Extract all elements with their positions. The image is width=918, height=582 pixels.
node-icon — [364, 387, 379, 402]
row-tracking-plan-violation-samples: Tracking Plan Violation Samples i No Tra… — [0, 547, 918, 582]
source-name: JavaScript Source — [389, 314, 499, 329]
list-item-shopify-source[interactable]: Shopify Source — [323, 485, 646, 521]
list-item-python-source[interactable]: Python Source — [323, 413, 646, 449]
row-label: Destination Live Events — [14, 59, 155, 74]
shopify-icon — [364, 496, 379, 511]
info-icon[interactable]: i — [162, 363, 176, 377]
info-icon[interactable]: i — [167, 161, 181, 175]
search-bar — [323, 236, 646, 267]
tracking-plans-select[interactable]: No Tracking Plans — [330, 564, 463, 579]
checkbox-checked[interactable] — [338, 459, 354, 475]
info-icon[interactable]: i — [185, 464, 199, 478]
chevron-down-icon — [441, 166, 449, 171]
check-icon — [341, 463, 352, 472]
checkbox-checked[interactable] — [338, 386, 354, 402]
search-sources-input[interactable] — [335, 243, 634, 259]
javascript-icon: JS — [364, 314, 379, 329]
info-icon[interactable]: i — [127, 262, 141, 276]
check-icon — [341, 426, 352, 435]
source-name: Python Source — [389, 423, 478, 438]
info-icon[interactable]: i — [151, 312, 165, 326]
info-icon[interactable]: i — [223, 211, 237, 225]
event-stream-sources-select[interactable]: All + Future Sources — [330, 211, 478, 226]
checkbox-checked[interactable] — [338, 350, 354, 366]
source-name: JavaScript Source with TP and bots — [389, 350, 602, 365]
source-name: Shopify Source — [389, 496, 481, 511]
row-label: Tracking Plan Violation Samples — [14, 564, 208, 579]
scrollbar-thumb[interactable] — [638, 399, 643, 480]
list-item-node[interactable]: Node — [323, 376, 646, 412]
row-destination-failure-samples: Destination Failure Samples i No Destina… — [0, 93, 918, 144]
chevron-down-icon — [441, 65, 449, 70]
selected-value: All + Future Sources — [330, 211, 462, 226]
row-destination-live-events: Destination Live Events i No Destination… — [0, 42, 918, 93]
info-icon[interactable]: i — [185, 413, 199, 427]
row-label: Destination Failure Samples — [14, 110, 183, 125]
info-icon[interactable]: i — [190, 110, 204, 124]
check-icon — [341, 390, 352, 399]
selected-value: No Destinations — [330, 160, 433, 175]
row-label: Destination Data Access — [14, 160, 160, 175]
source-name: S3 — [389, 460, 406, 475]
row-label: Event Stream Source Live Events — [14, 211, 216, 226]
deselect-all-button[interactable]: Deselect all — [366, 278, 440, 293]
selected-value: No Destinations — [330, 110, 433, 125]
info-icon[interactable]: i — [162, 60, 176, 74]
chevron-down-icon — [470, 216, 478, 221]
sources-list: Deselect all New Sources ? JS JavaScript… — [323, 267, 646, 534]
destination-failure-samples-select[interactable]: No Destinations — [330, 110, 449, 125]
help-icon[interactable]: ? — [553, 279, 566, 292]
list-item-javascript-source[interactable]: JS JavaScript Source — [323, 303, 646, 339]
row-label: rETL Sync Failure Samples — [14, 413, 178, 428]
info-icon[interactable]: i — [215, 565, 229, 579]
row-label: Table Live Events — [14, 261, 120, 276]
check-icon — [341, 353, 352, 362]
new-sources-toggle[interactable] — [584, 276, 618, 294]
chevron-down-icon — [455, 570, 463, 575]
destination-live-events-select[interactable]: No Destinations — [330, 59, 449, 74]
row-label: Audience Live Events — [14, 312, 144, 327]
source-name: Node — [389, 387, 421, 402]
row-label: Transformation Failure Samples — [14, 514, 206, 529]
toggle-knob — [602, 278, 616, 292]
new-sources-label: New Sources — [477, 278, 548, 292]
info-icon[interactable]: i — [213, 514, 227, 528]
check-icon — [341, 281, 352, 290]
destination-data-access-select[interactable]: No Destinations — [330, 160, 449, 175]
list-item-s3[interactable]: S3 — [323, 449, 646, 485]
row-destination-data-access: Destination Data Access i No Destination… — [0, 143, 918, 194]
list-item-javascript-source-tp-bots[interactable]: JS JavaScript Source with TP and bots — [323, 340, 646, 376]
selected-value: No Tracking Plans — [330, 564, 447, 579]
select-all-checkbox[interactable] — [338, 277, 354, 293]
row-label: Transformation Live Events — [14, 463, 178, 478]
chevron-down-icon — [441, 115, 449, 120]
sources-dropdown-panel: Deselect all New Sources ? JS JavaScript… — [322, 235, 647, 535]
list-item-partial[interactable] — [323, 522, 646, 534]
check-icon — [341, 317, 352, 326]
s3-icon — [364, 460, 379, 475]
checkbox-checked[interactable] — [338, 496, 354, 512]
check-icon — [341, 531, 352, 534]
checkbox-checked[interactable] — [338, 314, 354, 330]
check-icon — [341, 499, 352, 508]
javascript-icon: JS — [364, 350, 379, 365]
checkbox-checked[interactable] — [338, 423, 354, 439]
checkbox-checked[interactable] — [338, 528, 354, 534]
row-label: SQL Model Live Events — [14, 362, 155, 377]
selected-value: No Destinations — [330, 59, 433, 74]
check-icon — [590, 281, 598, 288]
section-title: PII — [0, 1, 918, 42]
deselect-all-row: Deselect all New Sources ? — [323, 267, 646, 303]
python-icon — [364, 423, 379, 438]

━━━━━━━━

◆ Assignment: Copy out all lines of the material above in which "Future" occurs.

◆ Response:
event-stream-sources-select[interactable]: All + Future Sources — [330, 211, 478, 226]
selected-value: All + Future Sources — [330, 211, 462, 226]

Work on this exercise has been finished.